In the majority of studies, the etiopathogenetic role of insulin in patients with COVID-19 and type 2 diabetes mellitus has not been addressed. However, these studies have revealed that upon activation of the immune system by SARS-CoV-2, lymphocytes overexpress insulin receptors, thereby altering insulin signaling. These studies thus indicated that immune cells could be associated with the dysregulation of immune response in patients with COVID-19 and diabetes.
Insulin is also capable of activating and stimulating the phosphatidylinositol 3-kinase (PI3K)/Akt/mTOR pathway. This pathway regulates cells of the immune system by determining their metabolic activity and influencing their survival and differentiation, both of which are processes associated with viral infection.

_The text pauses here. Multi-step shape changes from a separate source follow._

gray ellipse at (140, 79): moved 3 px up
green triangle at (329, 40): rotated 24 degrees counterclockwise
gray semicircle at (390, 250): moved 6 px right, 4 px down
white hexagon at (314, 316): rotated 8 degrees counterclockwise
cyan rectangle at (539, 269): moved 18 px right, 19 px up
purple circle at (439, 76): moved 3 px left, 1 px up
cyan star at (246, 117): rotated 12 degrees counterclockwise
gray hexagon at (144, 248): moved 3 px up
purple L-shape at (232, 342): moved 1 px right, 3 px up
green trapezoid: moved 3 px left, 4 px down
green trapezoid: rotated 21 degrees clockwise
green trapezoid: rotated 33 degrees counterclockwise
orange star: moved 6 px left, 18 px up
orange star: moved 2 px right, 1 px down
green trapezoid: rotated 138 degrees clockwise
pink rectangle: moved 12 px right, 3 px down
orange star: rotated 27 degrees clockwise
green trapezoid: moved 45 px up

Hyperglycemia could also induce the up-regulation of mTOR receptors, which favor the inflammatory stimulus by insulin. Previous studies have also demonstrated that insulin could be a favorable substrate for the development of a severe inflammatory process, which has been already dysregulated by COVID-19.
Anti-diabetic medications and COVID-19
Metformin, dipeptidyl-peptidase 4 (DPP-4) inhibitors, glucagon-like peptide 1 (GLP-1) agonists, and pioglitazone are common oral antidiabetic drugs that have good tolerability profiles. These agents reduce postprandial insulin levels and peripheral insulin resistance that ultimately lowers the blood sugar level of an individual. The underlying mechanism of action is driven by the inhibition of key genes of cellular metabolism that include the PI3K/Akt/mTOR pathway.

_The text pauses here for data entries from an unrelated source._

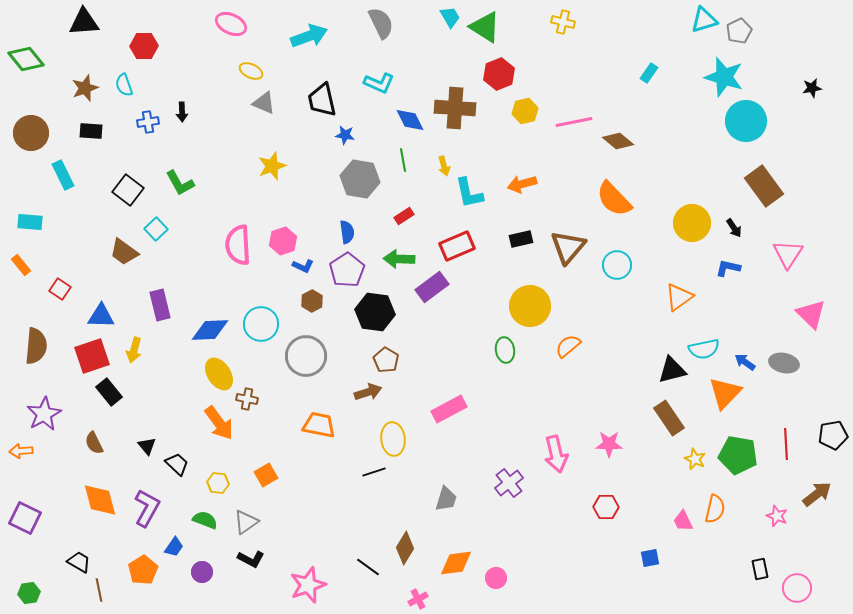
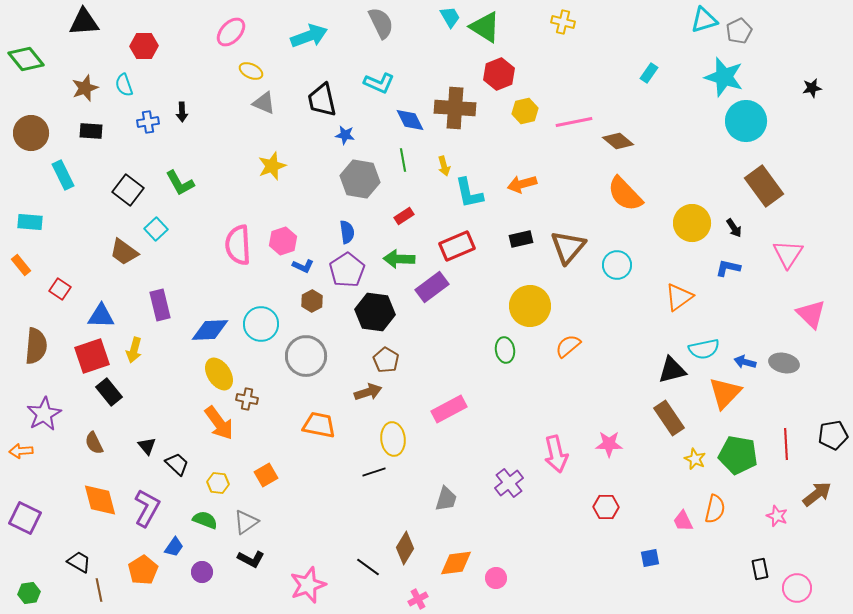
pink ellipse at (231, 24): moved 8 px down; rotated 72 degrees counterclockwise
orange semicircle at (614, 199): moved 11 px right, 5 px up
blue arrow at (745, 362): rotated 20 degrees counterclockwise
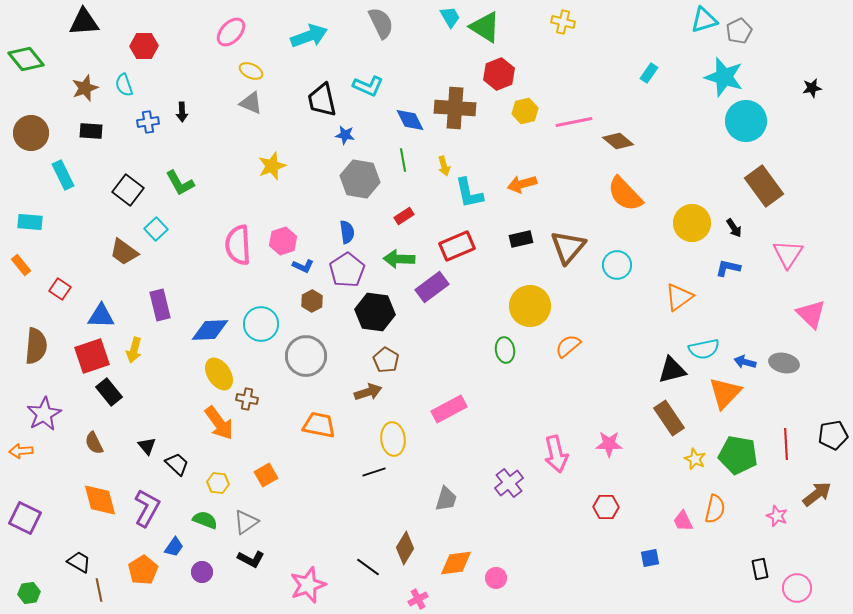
cyan L-shape at (379, 83): moved 11 px left, 3 px down
gray triangle at (264, 103): moved 13 px left
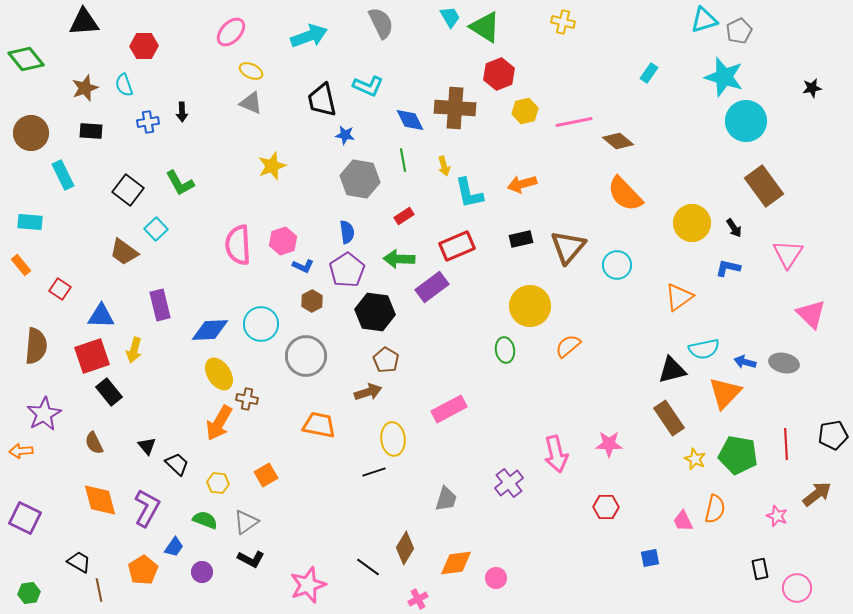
orange arrow at (219, 423): rotated 66 degrees clockwise
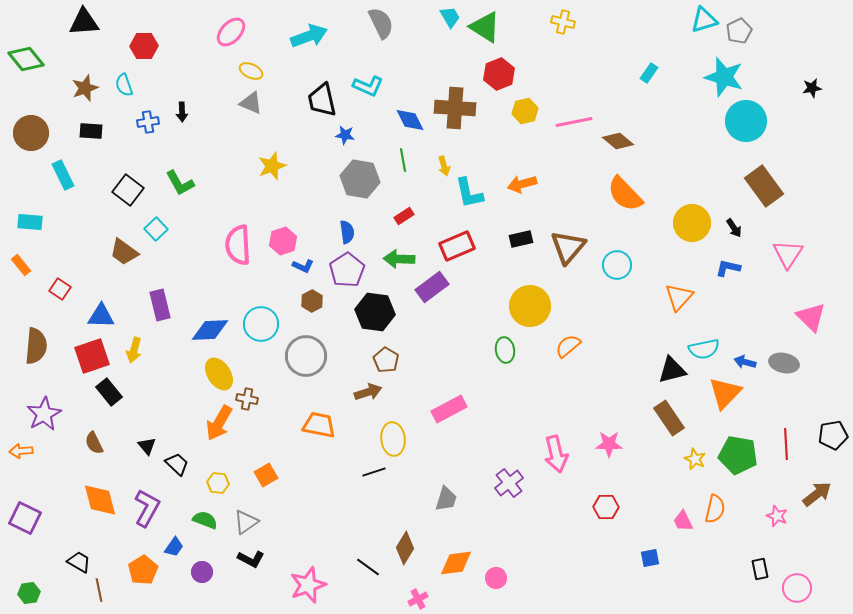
orange triangle at (679, 297): rotated 12 degrees counterclockwise
pink triangle at (811, 314): moved 3 px down
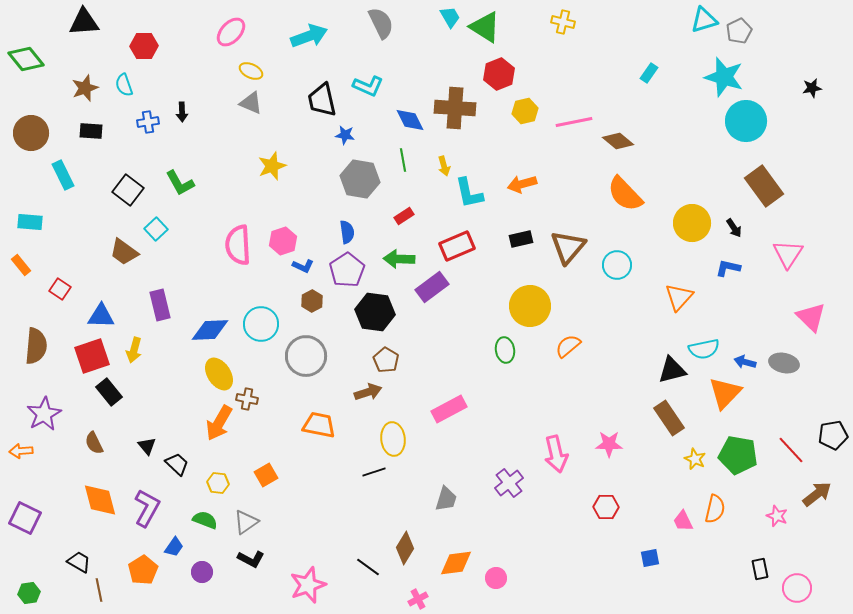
red line at (786, 444): moved 5 px right, 6 px down; rotated 40 degrees counterclockwise
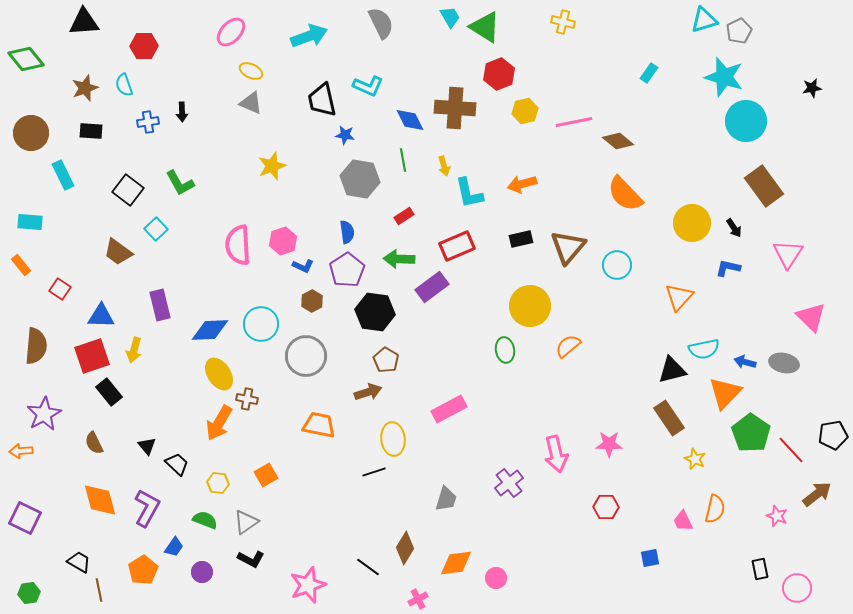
brown trapezoid at (124, 252): moved 6 px left
green pentagon at (738, 455): moved 13 px right, 22 px up; rotated 24 degrees clockwise
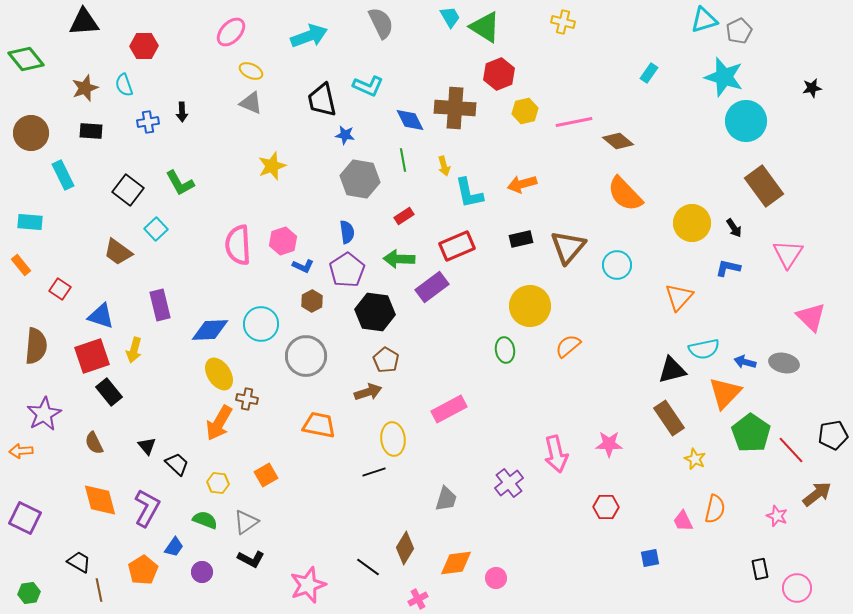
blue triangle at (101, 316): rotated 16 degrees clockwise
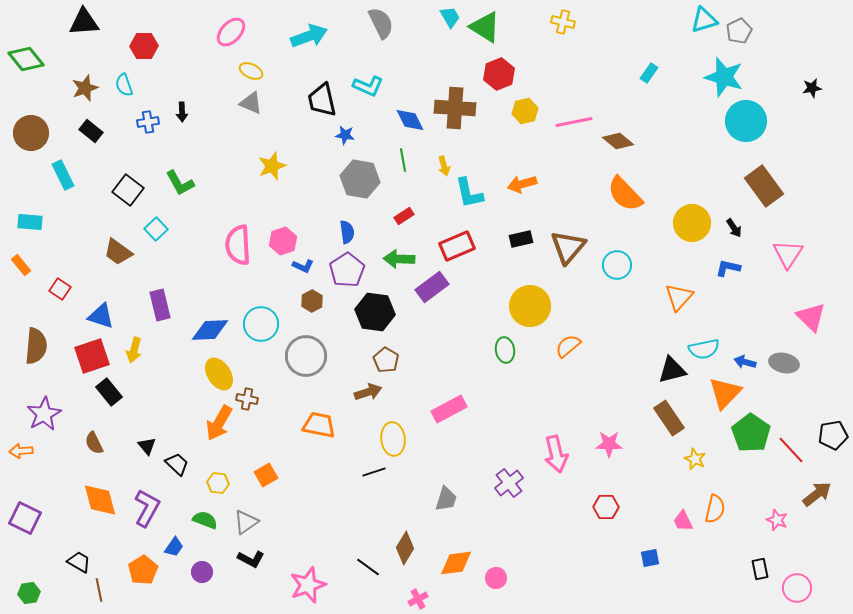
black rectangle at (91, 131): rotated 35 degrees clockwise
pink star at (777, 516): moved 4 px down
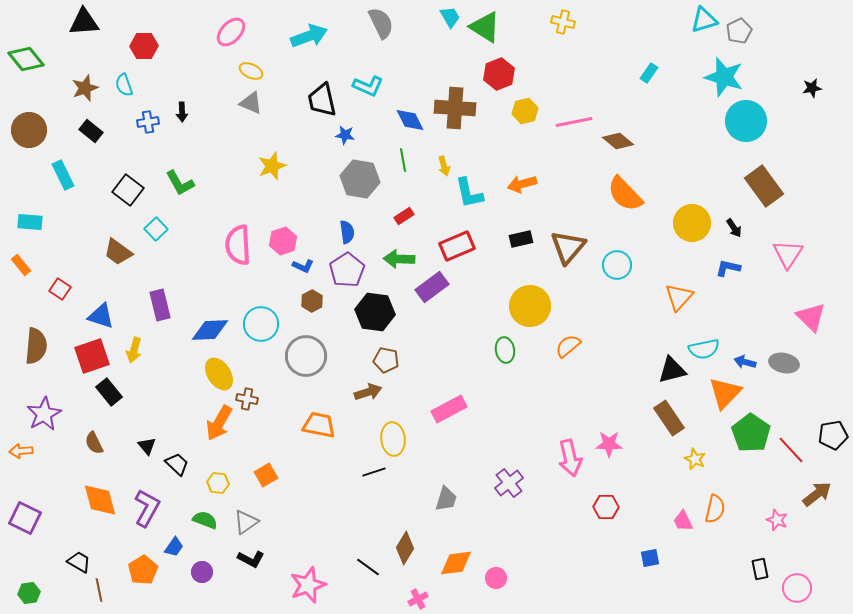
brown circle at (31, 133): moved 2 px left, 3 px up
brown pentagon at (386, 360): rotated 20 degrees counterclockwise
pink arrow at (556, 454): moved 14 px right, 4 px down
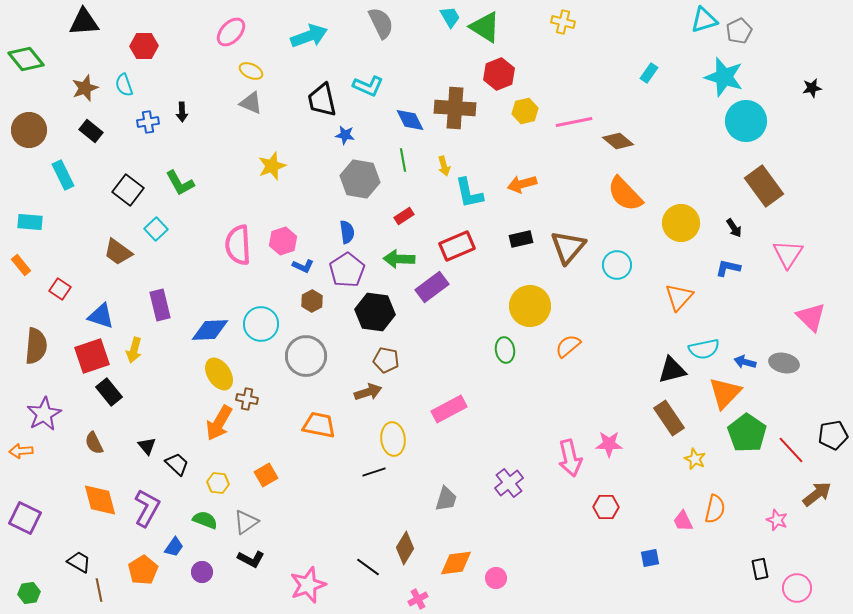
yellow circle at (692, 223): moved 11 px left
green pentagon at (751, 433): moved 4 px left
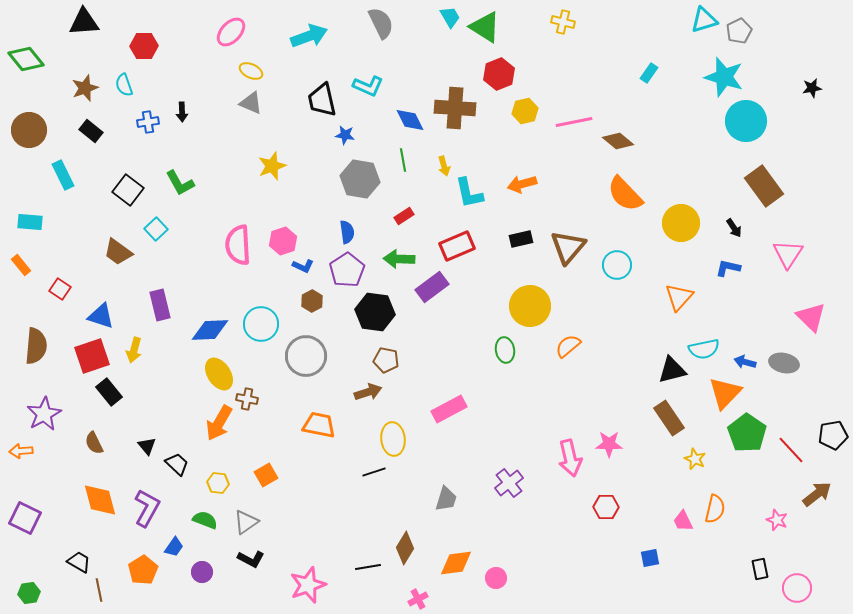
black line at (368, 567): rotated 45 degrees counterclockwise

More studies are required to elucidate the etiopathogenetic mechanisms underlying COVID-19 in patients with diabetes. However, this review highlights that the mTOR pathway has a key role in triggering an inflammatory process that is already dysregulated, thus providing preliminary evidence to support the use of mTOR inhibitors in treating this subset of COVID-19 patients.
- Pinchera, B., Scotto, R., Buonomo, A. R., et al. (2022) Diabetes and COVID-19: the potential role of mTOR. Diabetes Research and Clinical Practice. doi:10.1016/j.diabres.2022.109813.